This application claims the benefit of Korean Patent Application No. 10-2020-0019987, filed on Feb. 18, 2020, in the Korean Intellectual Property Office, the disclosure of which is incorporated herein in its entirety by reference.
The present disclosure relates a method of and an apparatus for analyzing tumor subclones.
Methylation by attachment of a methyl (CH3−) group to DNA bases plays the most vital roles in epigenetics. DNA is made of combinations of the four nucleotides of cytosine, guanine, thymine, and adenine, and a methyl group (CH3−) may be added at the site (CpG) where cytosine is followed by guanine.
In human genomes, about 3% to about 4% of total cytosines is known to be methylated cytosine. Meanwhile, it is known that the degree or pattern of methylation of CpG-dinucleotides varies depending on the species of mammal and is specific to tissues.
DNA methylation may be caused by DNA methyltransferase (DNMT), which modifies human DNA. At present, three types of DNMTs have been identified in mammalian cells, and the first-discovered DNMT1 is known to function to maintain DNA methylation when DNA is synthesized during cell division. The additionally discovered DNMT3a and DNMT3b have been analyzed and found to have the ability to catalyze new methylation.
Under this technical background, various studies have been conducted on diagnosis of diseases and identification of individuals using next-generation sequencing (NGS) (Korean Patent No. 10-1629247), but there is still a lot left to do.

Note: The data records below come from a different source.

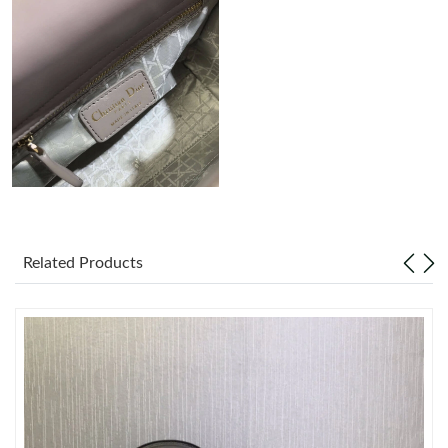
Just Sold: Alice from Berlin on Jul 24, 2026 at 9:57 PM.
Just Sold: Ian from Philadelphia on Jul 29, 2026 at 1:21 PM.
Just Sold: Peter from Toronto on Jul 11, 2026 at 9:20 AM.
Just Sold: Ursula from Kansas City on Jul 31, 2026 at 12:54 PM.
Just Sold: Grace from Hong Kong on Jul 06, 2026 at 11:09 PM.
Related Products
Just Sold: Sam from Sacramento on Jul 14, 2026 at 2:52 PM.
Just Sold: Bob from Houston on May 28, 2026 at 3:43 PM.
Just Sold: Adam from Austin on Jul 09, 2026 at 9:28 PM.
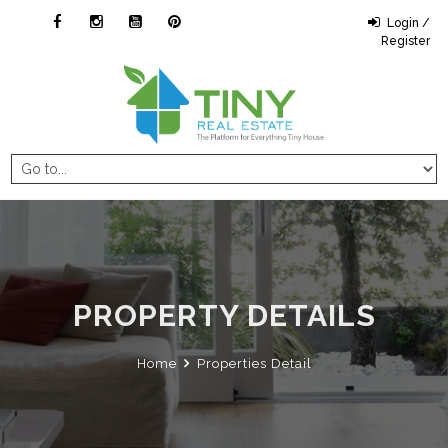
Login /
Register
PROPERTY DETAILS
Home
Properties Detail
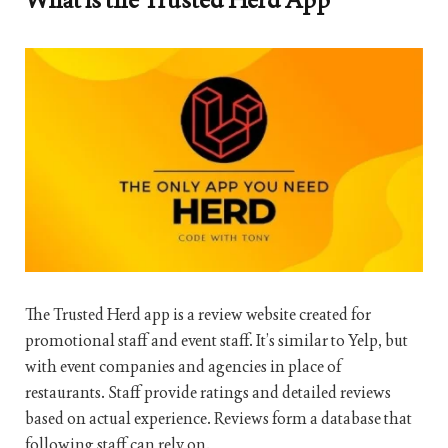
The Trusted Herd app is a review website created for
promotional staff and event staff. It’s similar to Yelp, but
with event companies and agencies in place of
restaurants. Staff provide ratings and detailed reviews
based on actual experience. Reviews form a database that
following staff can rely on.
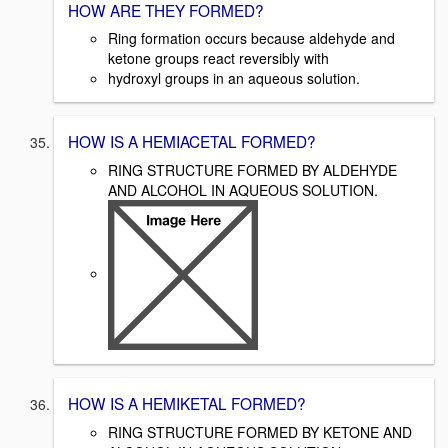
HOW ARE THEY FORMED?
Ring formation occurs because aldehyde and
ketone groups react reversibly with
hydroxyl groups in an aqueous solution.
HOW IS A HEMIACETAL FORMED?
RING STRUCTURE FORMED BY ALDEHYDE
AND ALCOHOL IN AQUEOUS SOLUTION.
HOW IS A HEMIKETAL FORMED?
RING STRUCTURE FORMED BY KETONE AND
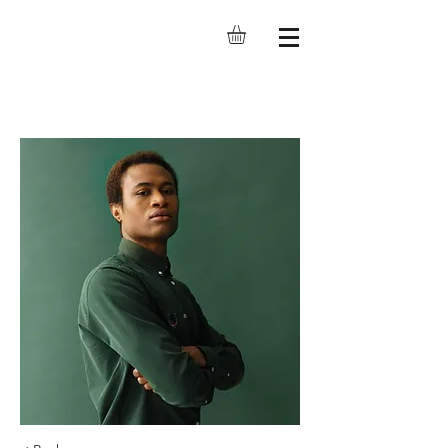
349 W Commercial St #1660,
East Rochester, NY 14445
Phone: (585) 264-4653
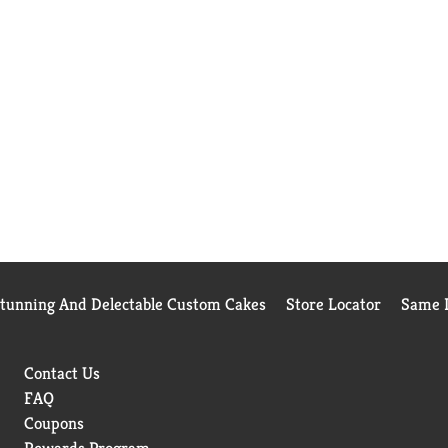
Stunning And Delectable Custom Cakes
Store Locator
Same D
Contact Us
FAQ
Coupons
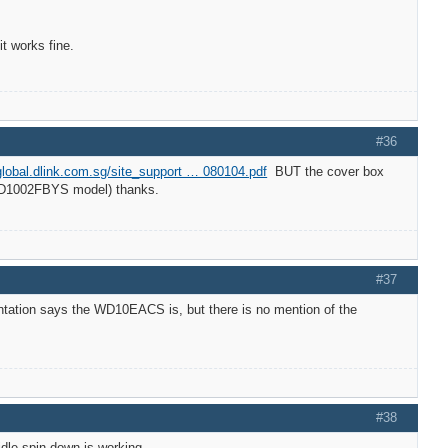
 works fine.
#36
/global.dlink.com.sg/site_support … 080104.pdf
BUT the cover box
 WD1002FBYS model) thanks.
#37
tation says the WD10EACS is, but there is no mention of the
#38
dle spin down is working.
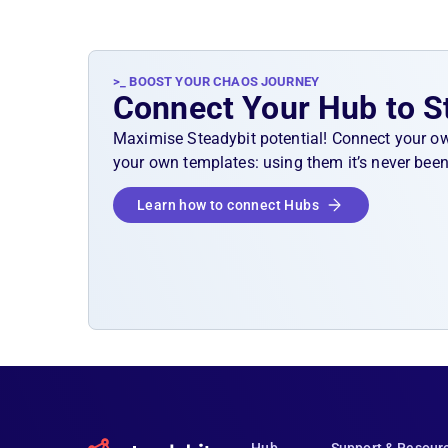
>_ BOOST YOUR CHAOS JOURNEY
Connect Your Hub to S
Maximise Steadybit potential! Connect your o
your own templates: using them it’s never been
Learn how to connect Hubs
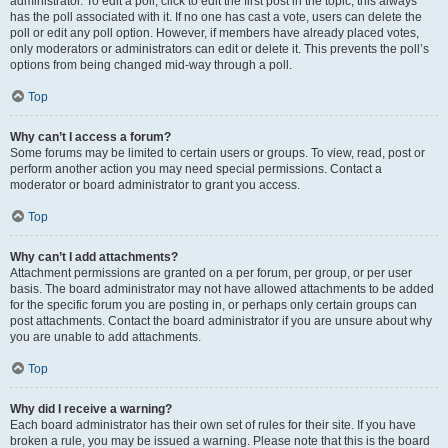
administrator. To edit a poll, click to edit the first post in the topic; this always
has the poll associated with it. If no one has cast a vote, users can delete the
poll or edit any poll option. However, if members have already placed votes,
only moderators or administrators can edit or delete it. This prevents the poll’s
options from being changed mid-way through a poll.
Top
Why can’t I access a forum?
Some forums may be limited to certain users or groups. To view, read, post or
perform another action you may need special permissions. Contact a
moderator or board administrator to grant you access.
Top
Why can’t I add attachments?
Attachment permissions are granted on a per forum, per group, or per user
basis. The board administrator may not have allowed attachments to be added
for the specific forum you are posting in, or perhaps only certain groups can
post attachments. Contact the board administrator if you are unsure about why
you are unable to add attachments.
Top
Why did I receive a warning?
Each board administrator has their own set of rules for their site. If you have
broken a rule, you may be issued a warning. Please note that this is the board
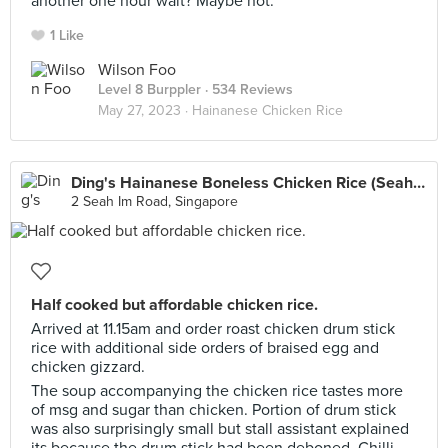
another one hour wait? Maybe not.
1 Like
Wilson Foo
Level 8 Burppler
· 534 Reviews
May 27, 2023 ·
Hainanese Chicken Rice
Ding's Hainanese Boneless Chicken Rice (Seah Im Food Centre)
2 Seah Im Road, Singapore
Half cooked but affordable chicken rice.
Arrived at 11.15am and order roast chicken drum stick
rice with additional side orders of braised egg and
chicken gizzard.
The soup accompanying the chicken rice tastes more
of msg and sugar than chicken. Portion of drum stick
was also surprisingly small but stall assistant explained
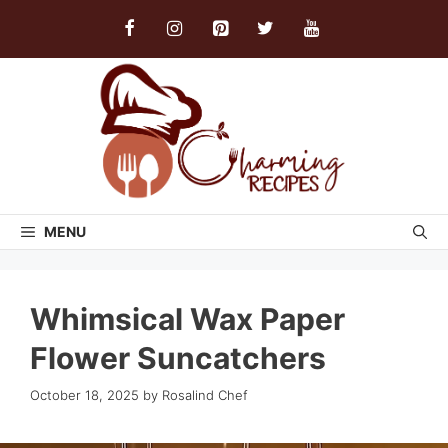
Skip
to
content
MENU
Whimsical Wax Paper
Flower Suncatchers
October 18, 2025
by
Rosalind Chef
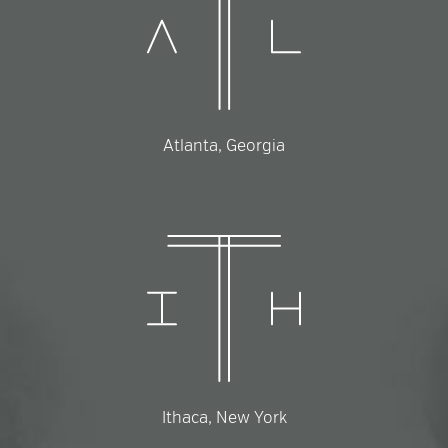
Atlanta, Georgia
Ithaca, New York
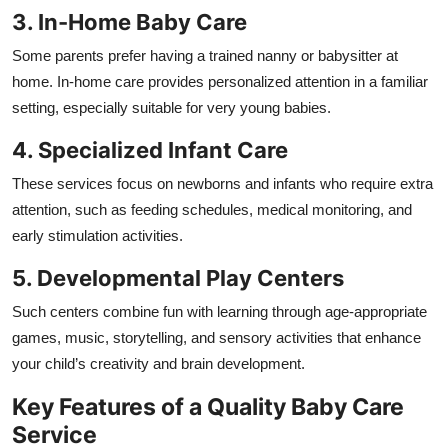
3. In-Home Baby Care
Some parents prefer having a trained nanny or babysitter at
home. In-home care provides personalized attention in a familiar
setting, especially suitable for very young babies.
4. Specialized Infant Care
These services focus on newborns and infants who require extra
attention, such as feeding schedules, medical monitoring, and
early stimulation activities.
5. Developmental Play Centers
Such centers combine fun with learning through age-appropriate
games, music, storytelling, and sensory activities that enhance
your child’s creativity and brain development.
Key Features of a Quality Baby Care
Service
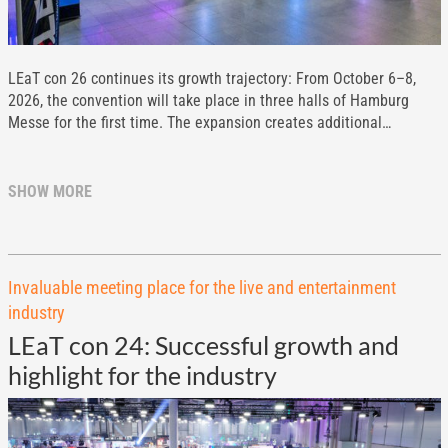
LEaT con 26 continues its growth trajectory: From October 6–8,
2026, the convention will take place in three halls of Hamburg
Messe for the first time. The expansion creates additional…
SHOW MORE
Invaluable meeting place for the live and entertainment
industry
LEaT con 24: Successful growth and
highlight for the industry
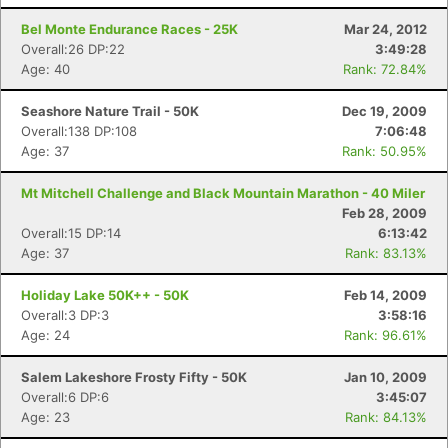
Bel Monte Endurance Races - 25K
Mar 24, 2012
Overall:26 DP:22
3:49:28
Age: 40
Rank: 72.84%
Seashore Nature Trail - 50K
Dec 19, 2009
Overall:138 DP:108
7:06:48
Age: 37
Rank: 50.95%
Mt Mitchell Challenge and Black Mountain Marathon - 40 Miler
Feb 28, 2009
Overall:15 DP:14
6:13:42
Age: 37
Rank: 83.13%
Holiday Lake 50K++ - 50K
Feb 14, 2009
Overall:3 DP:3
3:58:16
Age: 24
Rank: 96.61%
Salem Lakeshore Frosty Fifty - 50K
Jan 10, 2009
Overall:6 DP:6
3:45:07
Age: 23
Rank: 84.13%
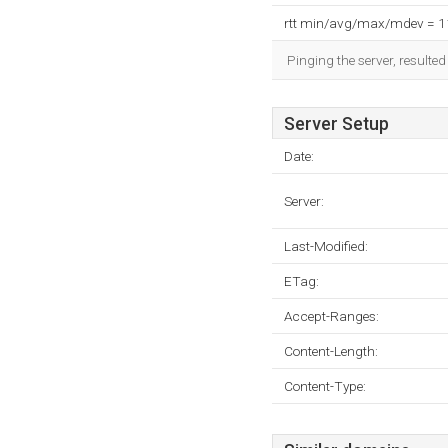
rtt min/avg/max/mdev = 
Pinging the server, resulte
Server Setup
Date:
Server:
Last-Modified:
ETag:
Accept-Ranges:
Content-Length:
Content-Type:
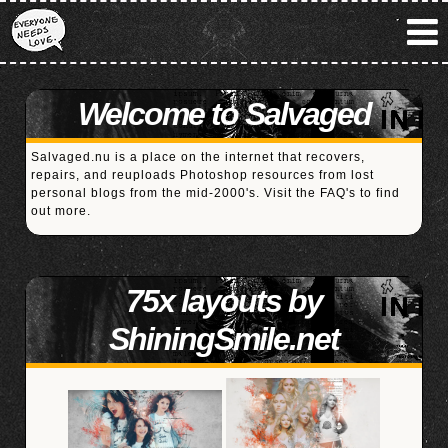
Welcome to Salvaged
Salvaged.nu is a place on the internet that recovers,
repairs, and reuploads Photoshop resources from lost
personal blogs from the mid-2000's. Visit the
FAQ's
to find
out more.
75x layouts by
ShiningSmile.net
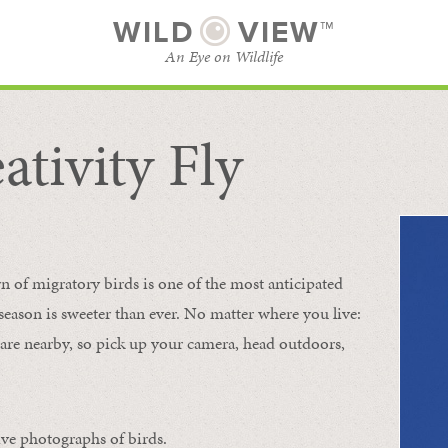
WILD
VIEW™
An Eye on Wildlife
ativity Fly
SUBSCRIBE
BROWSE CATEGORIES
rn of migratory birds is one of the most anticipated
e season is sweeter than ever. No matter where you live:
s are nearby, so pick up your camera, head outdoors,
ive photographs of birds.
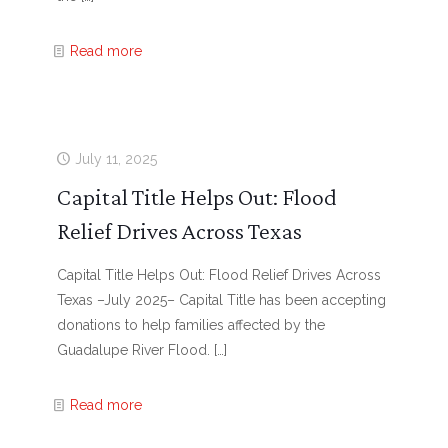
Read more
July 11, 2025
Capital Title Helps Out: Flood
Relief Drives Across Texas
Capital Title Helps Out: Flood Relief Drives Across
Texas –July 2025– Capital Title has been accepting
donations to help families affected by the
Guadalupe River Flood.
[…]
Read more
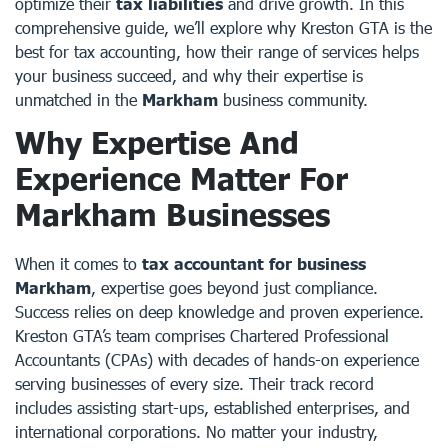
optimize their
tax liabilities
and drive growth. In this
comprehensive guide, we’ll explore why Kreston GTA is the
best for tax accounting, how their range of services helps
your business succeed, and why their expertise is
unmatched in the
Markham
business community.
Why Expertise And
Experience Matter For
Markham Businesses
When it comes to
tax accountant for business
Markham
, expertise goes beyond just compliance.
Success relies on deep knowledge and proven experience.
Kreston GTA’s team comprises Chartered Professional
Accountants (CPAs) with decades of hands-on experience
serving businesses of every size. Their track record
includes assisting start-ups, established enterprises, and
international corporations. No matter your industry,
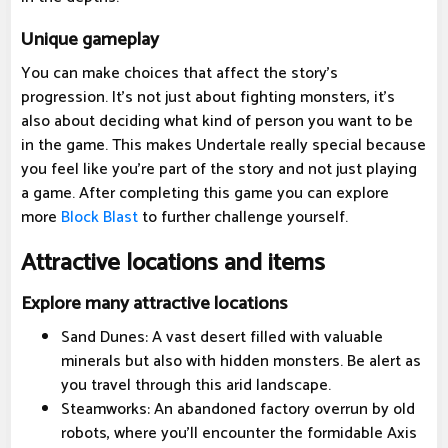
Unique gameplay
You can make choices that affect the story's
progression. It's not just about fighting monsters, it's
also about deciding what kind of person you want to be
in the game. This makes Undertale really special because
you feel like you're part of the story and not just playing
a game. After completing this game you can explore
more
Block Blast
to further challenge yourself.
Attractive locations and items
Explore many attractive locations
Sand Dunes: A vast desert filled with valuable
minerals but also with hidden monsters. Be alert as
you travel through this arid landscape.
Steamworks: An abandoned factory overrun by old
robots, where you'll encounter the formidable Axis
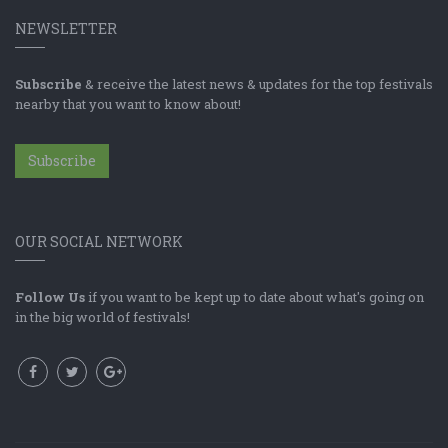
NEWSLETTER
Subscribe
& receive the latest news & updates for the top festivals
nearby that you want to know about!
Subscribe
OUR SOCIAL NETWORK
Follow Us
if you want to be kept up to date about what's going on
in the big world of festivals!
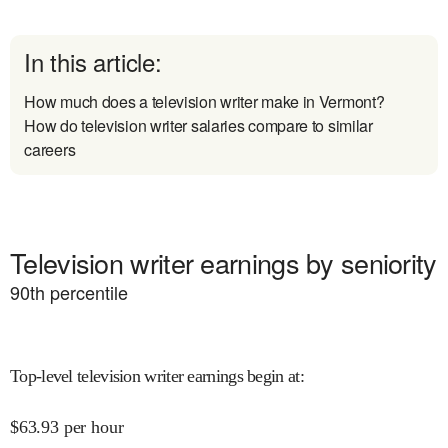
In this article:
How much does a television writer make in Vermont?
How do television writer salaries compare to similar
careers
Television writer earnings by seniority
90
th percentile
Top-level television writer earnings begin at
:
$
63.93
per hour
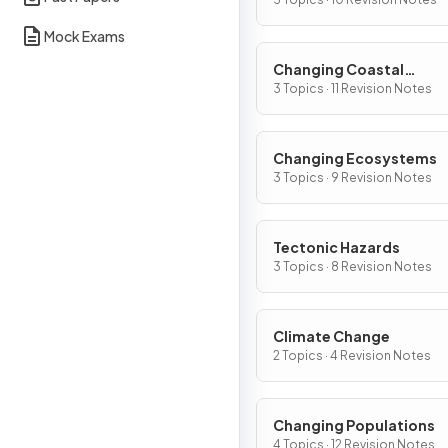
Mock Exams
Changing Coastal
Environments
3 Topics · 11 Revision Notes
Changing Ecosystems
3 Topics · 9 Revision Notes
Tectonic Hazards
3 Topics · 8 Revision Notes
Climate Change
2 Topics · 4 Revision Notes
Changing Populations
4 Topics · 12 Revision Notes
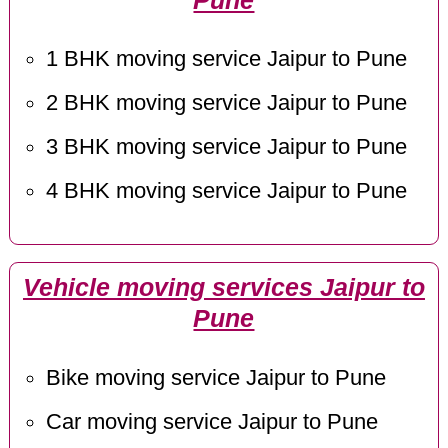
Pune
1 BHK moving service Jaipur to Pune
2 BHK moving service Jaipur to Pune
3 BHK moving service Jaipur to Pune
4 BHK moving service Jaipur to Pune
Vehicle moving services Jaipur to
Pune
Bike moving service Jaipur to Pune
Car moving service Jaipur to Pune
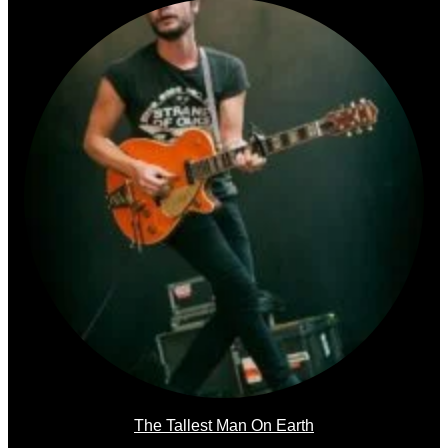
The Tallest Man On Earth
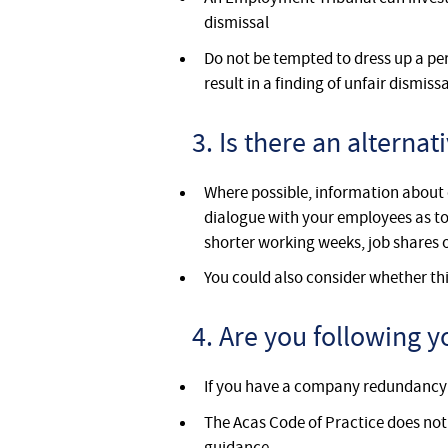
dismissal
Do not be tempted to dress up a pe
result in a finding of unfair dismissa
3. Is there an alterna
Where possible, information about 
dialogue with your employees as to
shorter working weeks, job shares 
You could also consider whether thi
4. Are you following
If you have a company redundancy 
The Acas Code of Practice does not
guidance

Provided is a method of analyzing tumor subclones in a biological sample.
Provided is a computer-readable medium on which a program for executing the method on a computer is recorded.
Provided is an apparatus for analyzing tumor subclones in a biological sample.
Additional aspects will be set forth in part in the description which follows and, in part, will be apparent from the description, or may be learned by practice of the presented embodiments of the disclosure.
An aspect provides a method of analyzing tumor subclones, the method including collecting DNA methylation data derived from a biological sample; selecting fingerprint epiloci from the collected DNA methylation data; and determining tumor subclones from the selected fingerprint epiloci.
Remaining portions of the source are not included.